Regardless of whether the FTC pursues an appeal, the FTC’s response to the Ryan decision indicates that we may see a continued trend of the FTC filing Section 5 enforcement actions against employers, which would be consistent with the FTC’s announcement in November 2022 that it would “reactivate Section 5” as outlined in an accompanying Policy Statement. The FTC pursued a series of actions against non-compete practices following the announcement. These actions have resulted in settlements that have voided the employers’ non-compete agreements and forced the employers to notify their employees about the non-competition agreements no longer being enforceable. Even assuming the FTC continues to bring individual battles, however, it has–at least for now–lost the war.
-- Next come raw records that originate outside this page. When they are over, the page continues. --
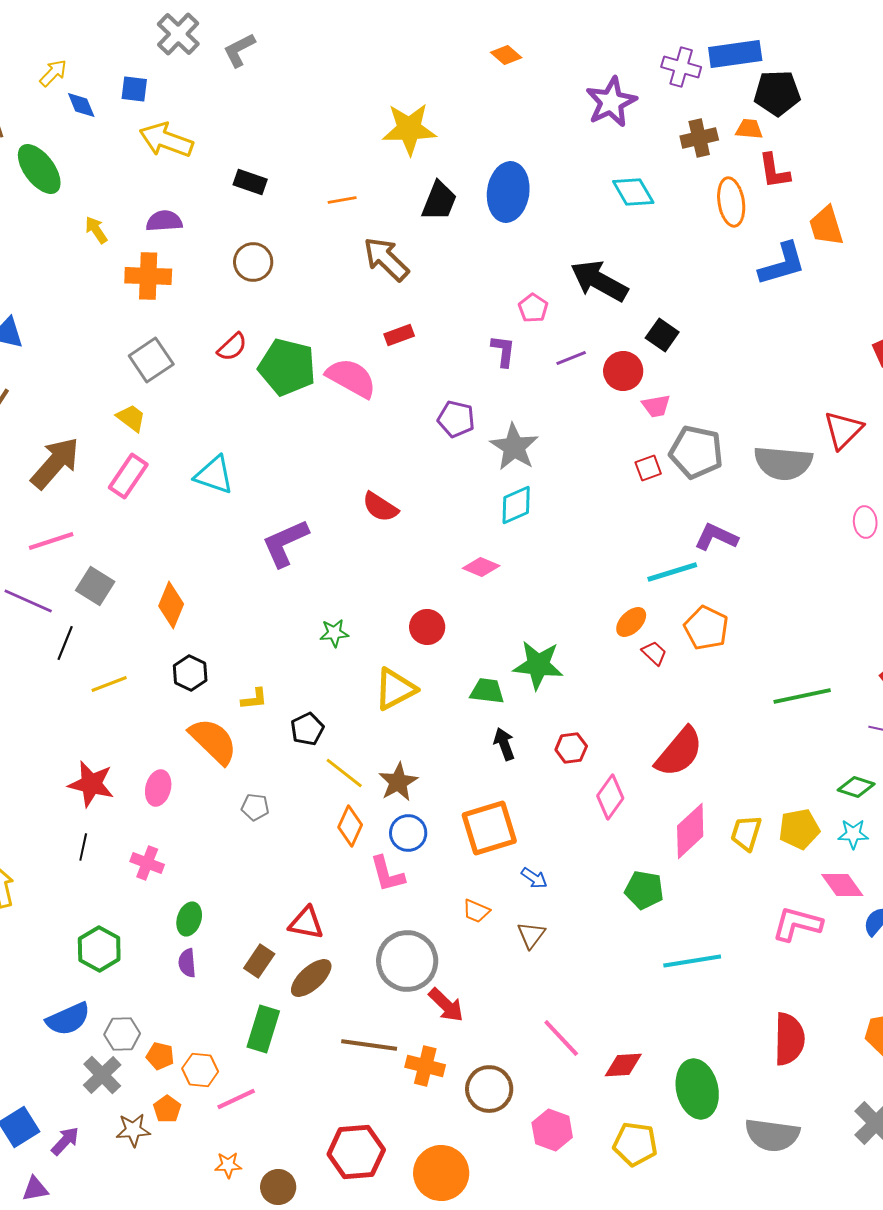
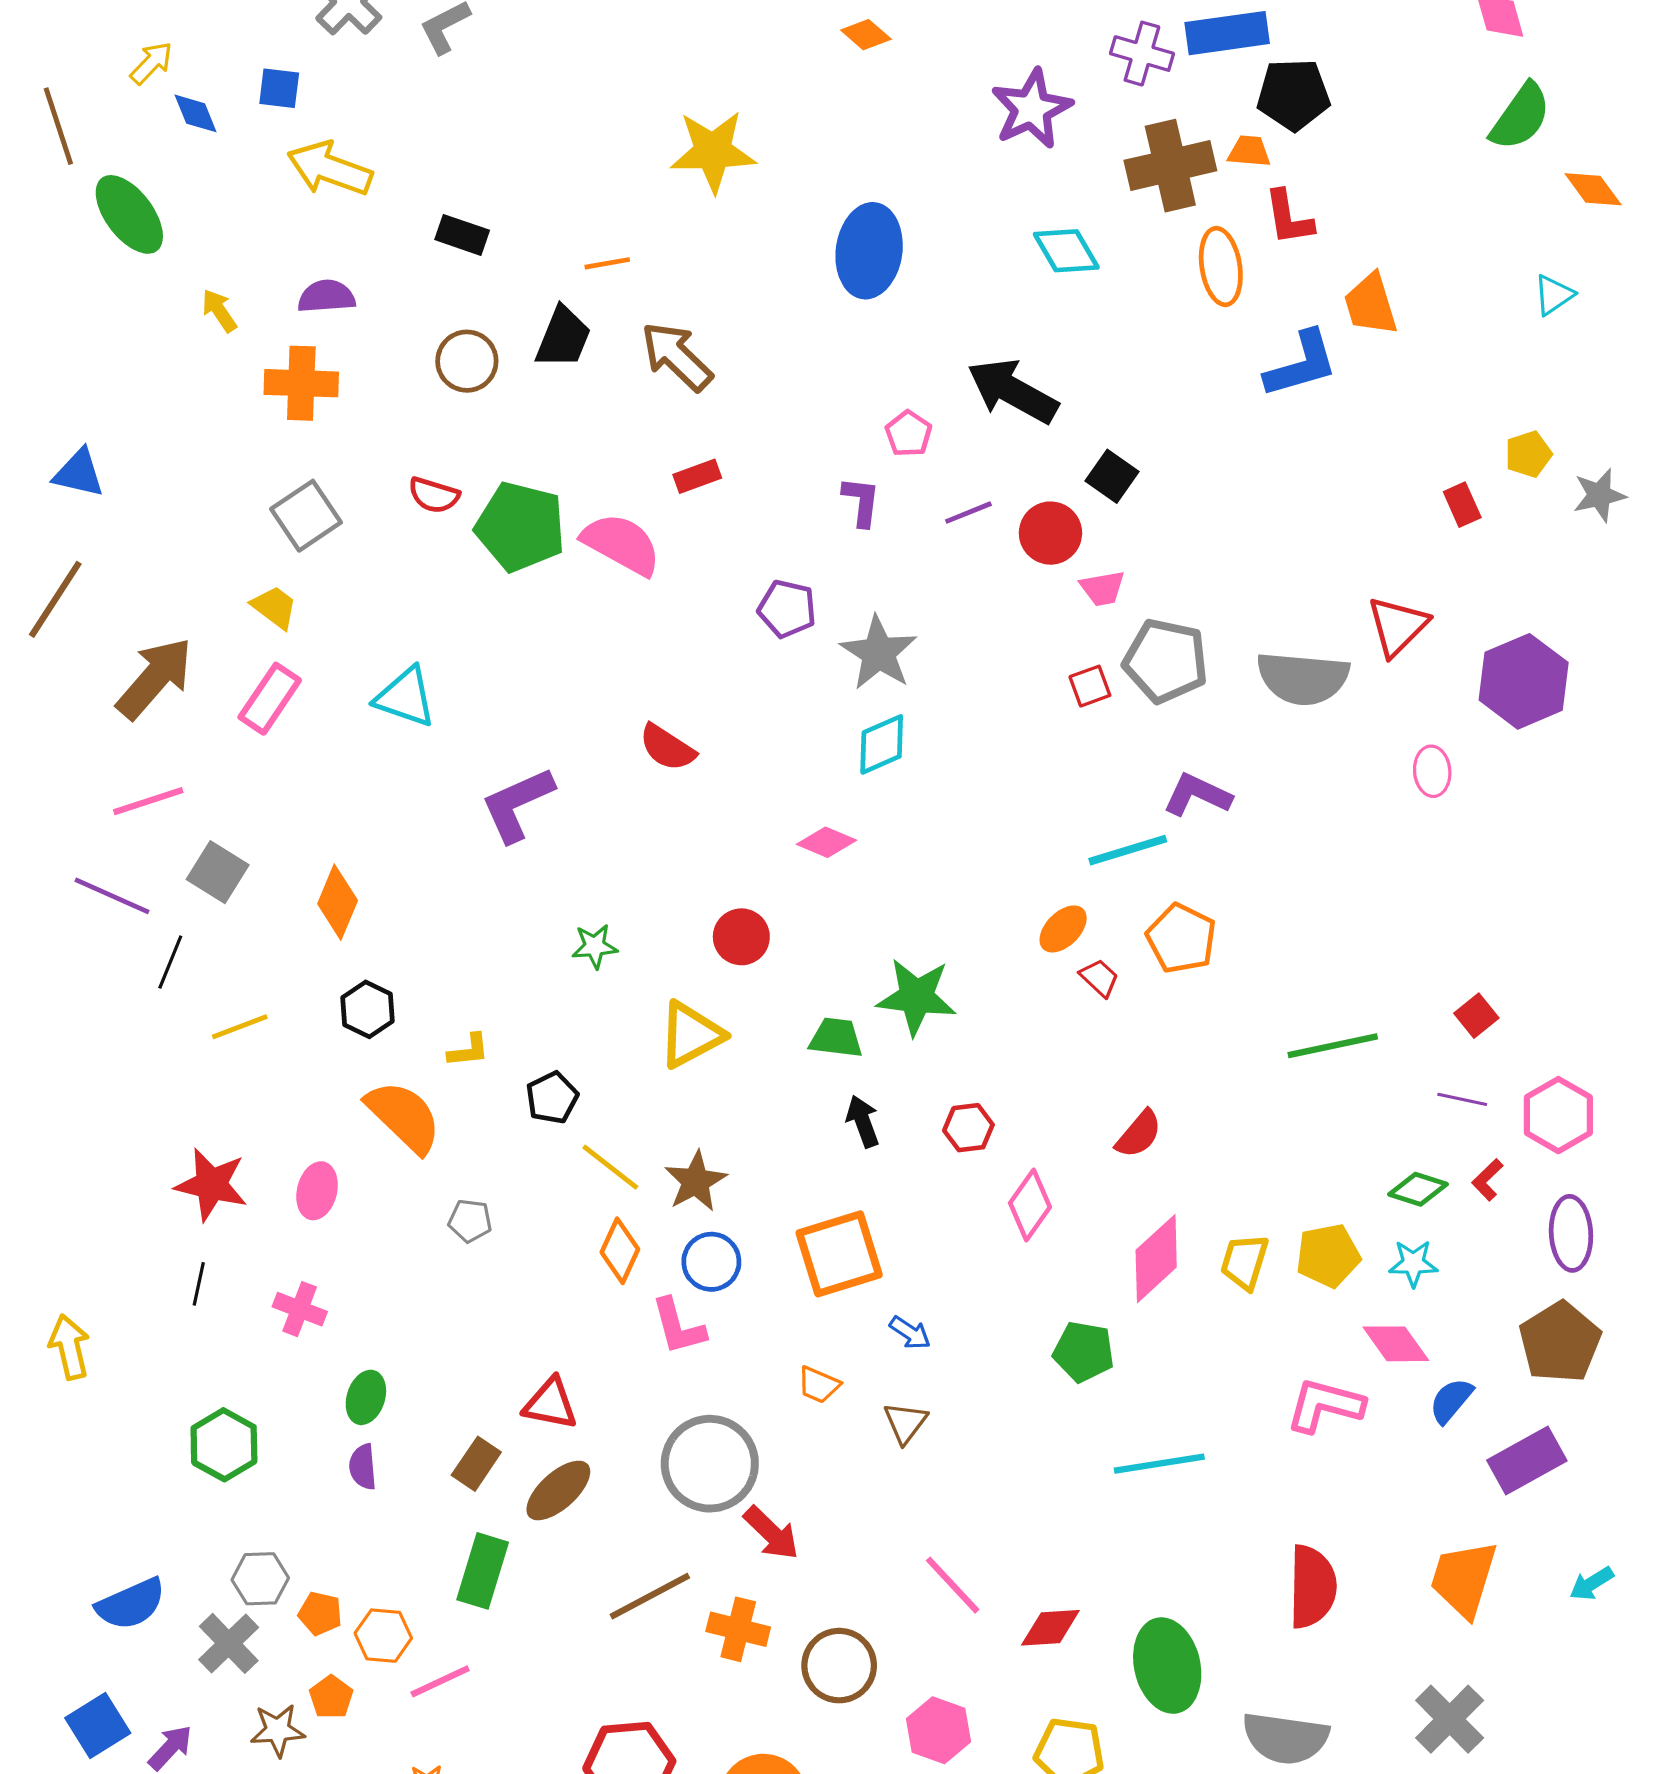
brown cross: (699, 138) -> (1170, 166), size x1.5
black trapezoid: (439, 201) -> (563, 337), moved
red semicircle: (232, 347) -> (434, 495), turned 60
red semicircle: (679, 752) -> (1139, 1134), size x0.6
blue semicircle: (68, 1019) -> (131, 1604), moved
brown line: (369, 1045) -> (650, 1596), turned -36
Considerations for Employers

Although the Rule’s future is undoubtedly grim, nothing is certain, and the ultimate outcome of any appeal is impossible to guarantee. Given the uncertain status of the Rule and the FTC’s emphasis that it maintains the authority to bring “case-by-case” enforcement actions, employers should keep the following, high-level recommendations in mind:

Employers who have not already done so should hold off on delivering “non-enforcement” or “voiding of non-compete” notices to employees contemplated by the Final Rule. Employers who have sent such notices based on a belief that the Rule would be implemented should consult outside counsel on efforts to potentially ‘claw back’ these proclamations.

Employers should keep and maintain a census of all employees who presently have non-compete agreements and, in addition, former employees whose non-competes are still in term.

Work with outside counsel to ensure existing non-competes are not overly broad in terms of time, geography, and scope – and are otherwise enforceable in the relevant jurisdictions.

  1. Related to point “3”, employers, in conjunction with outside counsel, should ensure that non-competes are being rolled out only to employees who need them, likely by virtue of their access to confidential information, trade secrets, and sensitive customer relationships or data.
  2. Review and revise other restrictive covenants – such as non-disclosure and customer non-solicit provisions – to ensure compliance and effectiveness.
  3. Ensure in-house or outside counsel are monitoring the ever-changing legal landscape in this area. Many states are becoming more skeptical of non-competes, regardless of the fate of the Rule. Employers with multiple states must ensure that their agreements are enforceable based on state law in the relevant jurisdictions.